Smith helped her find an apartment in Chapel Hill, and helped her get set up. The bed they placed in that apartment was a Posturepedic, but Amanda couldn’t get the knack of sleeping on it. It was too comfortable. For a month and a half, she slept on the couch.

One of Amanda’s cats, Dante, couldn’t deal with the transition to home life, and hightailed it back to the woods. But Gypsy’s made the adjustment. She sits in the window and stares out, showing no inclination to exit.

“She’s stuck with me,” Amanda said. “She’s a mama’s girl.”

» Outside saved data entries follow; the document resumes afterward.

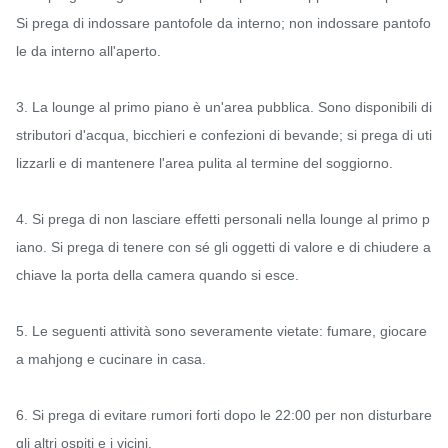
Si prega di indossare pantofole da interno; non indossare pantofo
le da interno all'aperto.

3. La lounge al primo piano è un'area pubblica. Sono disponibili di
stributori d'acqua, bicchieri e confezioni di bevande; si prega di uti
lizzarli e di mantenere l'area pulita al termine del soggiorno.

4. Si prega di non lasciare effetti personali nella lounge al primo p
iano. Si prega di tenere con sé gli oggetti di valore e di chiudere a 
chiave la porta della camera quando si esce.

5. Le seguenti attività sono severamente vietate: fumare, giocare 
a mahjong e cucinare in casa.

6. Si prega di evitare rumori forti dopo le 22:00 per non disturbare 
gli altri ospiti e i vicini.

Today things are mostly good. Smith and Amanda have built a relationship. They’ll meet perhaps twice a month, go to the grocery store and catch up on things. And they’ll talk on the phone from time to time.

Smith has been “on the front, fighting for the things that I needed,” she said, and also her “voice of reason.”

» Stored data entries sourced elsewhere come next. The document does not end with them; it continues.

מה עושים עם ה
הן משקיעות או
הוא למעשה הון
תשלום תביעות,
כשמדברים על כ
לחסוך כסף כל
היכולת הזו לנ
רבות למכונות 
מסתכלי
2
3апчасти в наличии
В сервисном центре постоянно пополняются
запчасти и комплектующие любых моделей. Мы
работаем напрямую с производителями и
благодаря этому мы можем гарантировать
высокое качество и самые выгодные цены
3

Amanda wants to return to school; she wants to be a medical assistant. “My intentions are always good,” she said, but  sometimes she loses momentum.

Smith, she said, has helped her manage her goals.

The future

“Success is sometimes just progress,” said CTI team leader Janice Bainbridge. Sometimes progress is  simple things.

“Like this guy yesterday,” she said, who really wanted to do his laundry. “If your clothes are dirty, you want clean clothes. If you’re hungry, you want something to eat. If you need to call somebody, you want to call somebody. If you’re cold, you want to be warm.”

Sometimes all that must come before even broaching the subject of housing.

Bainbridge’s work is about “human-being-to-human-being” contact, communication, compassion – about meeting fundamental, everyday needs, the foundation for moving forward.

Smith said CTI has a solid evidence base in reducing nights of homelessness and hospitalizations. Now they’re beginning to look at other outcomes – reduced mental health symptoms, for example.

There’s clear evidence – in the faces of Gregory and Amanda – that it works.

“It can happen,” Gregory said of finding one’s self way down and out. “It happened to me. I was just blessed that I was able to come in contact with the right folks here.”

It’s a process. There are days when Amanda returns to her home, and it hits her: This is me; this is life.

“And it’s at that time,” she said, “that you have to sit back and deal with yourself, and your demons, and things that scare you, and issues that you’ve had that you haven’t had time to concentrate on, because you were surviving.

“Now you’re living; now you have to deal with these issues. And sometimes it gets a bit much. Sometimes I go into depression.

“But I have a network,” she said.

“I consider them family, just as surely as if they were brothers and sisters,” Gregory said of his CTI team “They saved my life. They came in at the most critical moment of my life … when I could have gone in so many different directions without the right people being in place.

“It could have been a whole different ending.”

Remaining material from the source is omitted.